Le Vernet:
Dozens of French police and soldiers backed by helicopter searched the terrain around a tiny hamlet in the French Alps on Tuesday, saying they still hoped to find a toddler who has been missing for three days.
Emile, who is two and a half, was staying with his grandparents when he went missing on Saturday. He was last seen by two neighbours walking alone on a street of Haut-Vernet, a tiny village of 25 inhabitants at an altitude of around 1,200 metres (4,000 feet).
“We’re not stopping the search, we are not losing hope,” the local prefect, Marc Chappuis, told reporters late Monday.
But after 48 hours of combing through the area without success, the search was now becoming “more targeted” and “more selective”, he said.
Authorities said that large-scale searches involving volunteers which took place on Monday had been discontinued.
Instead 80 military police officers were deployed for a targeted search on Tuesday, backed up by a dozen soldiers specialised in the clearing of terrain, search-and-rescue dogs and a helicopter.
“The work now will be very detail-oriented,” local prosecutor Remy Avon said.
This included the analysis of local phone records to determine “what phone calls were made, by whom and to whom”, around the time of the disappearance, he said.
Several witnesses had been questioned and houses in the hamlet searched, he said.
Specialist forensic units have also been called in, and more locals are set to be interviewed.

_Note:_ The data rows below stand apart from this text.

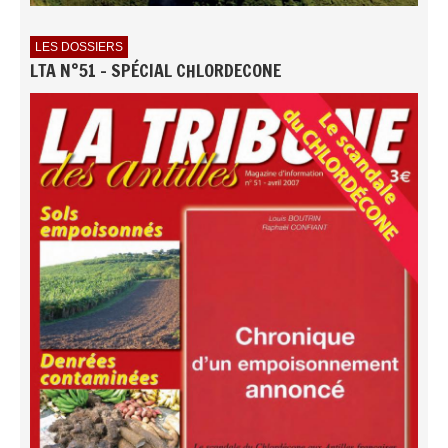
LES DOSSIERS
LTA N°51 - SPÉCIAL CHLORDECONE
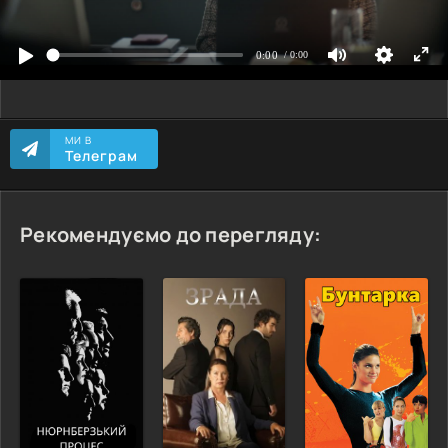
МИ В
Телеграм
Рекомендуємо до перегляду:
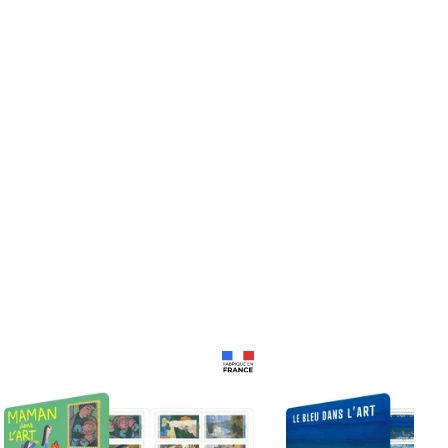
Prix 18,24€
Prix 18,24€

The terrain in the search zone is hilly and craggy with many streams, and the region has been hit by a heat wave, with temperatures forecast to reach 34 Celsius (93 Fahrenheit) on Tuesday.
“All possible explanations are on the table, we’re not favouring any, and we’re not ruling any out,” the prosecutor said.
– ‘Looked out for the smallest clue’ –
The search has focused on an area of five kilometres (three miles) around the hamlet.
“The child should have been found after 48 hours in that perimeter,” said Chappuis.
Police, still hoping for a breakthrough thanks to witness statements, have circulated a picture of the blond and hazel-eyed boy who was wearing a yellow top, white shorts and hiking shoes the day he disappeared.
The site is off-limits to outsiders as of Tuesday, prosecutor Avon said.
Hundreds of volunteers have taken part in efforts to find the boy.
“We took part in a big search this morning with 50 other people,” said Roxane, 19, who came with two friends to help on Monday.
“There was a gap of two metres (7 feet) between each of us, we looked in the fields, and in the woods. We looked out for the smallest clue, maybe an item of clothing or a shoe he could have lost,” she said.
Prosecutors have given no information about the number of adults present in the grandparents’ house when Emile disappeared.